# pressure front flips



## Guest (Sep 22, 2009)

ok so i wanna learn a pressure front flip for a rail jam we are throwing on oct 17, that and all my friends say i cant do it. ive been reading and mostly every one is saying the hardest thing to do is commit, and also to try it on a trampoline first. any other tips? also what about some tips on taking that into or off of a box i think the set up is going to be a flat down box, i was hoping to throw it off or maybe at the tranny? thanks for any tips


----------



## BurtonAvenger (Aug 14, 2007)

just learn how to nollie and throw your weight forward after that it's nothing.


----------



## Guest (Sep 22, 2009)

i feel like it is easy but your definitely make it sound real easy, iam going to start messing around with it tomorrow, thanks for being the first person that didnt hate on the idea


----------



## arsenic0 (Nov 11, 2008)

floridarider303 said:


> thanks for being the first person that didnt hate on the idea


Dont worry, BA hates you, your mom, and every person that you ever looked at.

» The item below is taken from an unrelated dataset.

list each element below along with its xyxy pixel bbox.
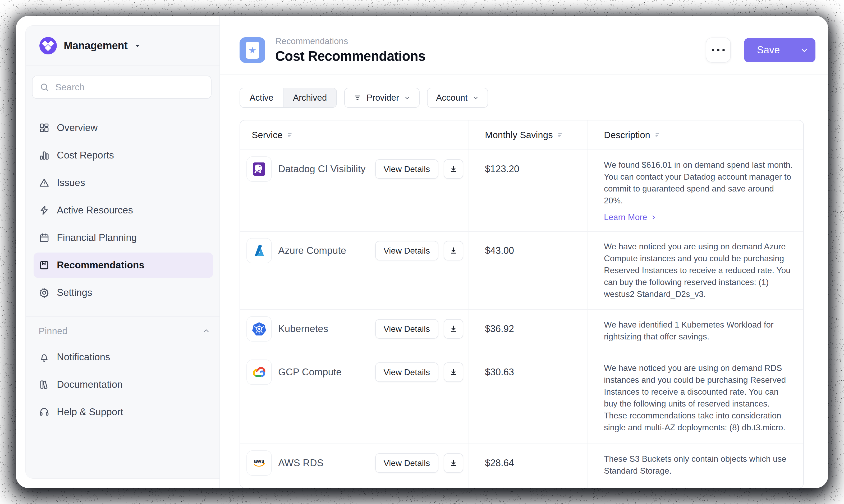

He does however love telling people what to do


----------



## Guest (Sep 22, 2009)

I've been reading about how to kick some ass, and I've watched a bunch of movies. Quite frankly, that doesn't mean that I'm going to disprove my friends who say I can't beat up Mayweather, but HEY! 

Front flips are much easier for me, than back flips. I found that if you just start practicing small, with a lil kicker into some powder, it's easy as fuck to learn. But, since you're in Florida, I dunno what the fuck you're gonna do. haha


----------



## Guest (Sep 22, 2009)

im not in florida im from florida, ill be shredin keystone breck and a-bay all year


----------



## Guest (Oct 5, 2009)

Easiest way I think is to tame dog (straight over the nose) and find a nice little cornice or drop into some powder (still feels funky on kickers). Easiest way i've found to teach people..

Get them to try it, with your board off on the flat, to get used to the movement/commitment teaching them to lift up their lead foot and bring their body weight onto their back foot then use the momentum to launch forward also using there upper body (think of a cartwheel or bowling a cricket ball) to frontflip (or lincoln flip) on the flat

Next step is to take this to the cornice and have them frontflip off without their board, once they feel comfortable with the commitment and movement, some nice big nollies off the drop/cornice is good, to get a feel for landing and the take off on the nose.

Then go the whole way, people often have trouble with timing, you want to start the press 1-2 metres before the drop and then try to slam your nose onto the very edge of the drop to get the right timing, other problems seem to be upper body staying still (you can tell them to try to touch the base of the board under the nose (side note: looks sweet if they can get the grab too). Pretty easy trick once you get over the commitment

Next step is to start getting spinny with them, start experimenting with bringing your arm down for the frontflip over one side of of your board and eventually 45o between nose and centre of bindings.

Awesome trick thats easier than it looks by a long shot.


----------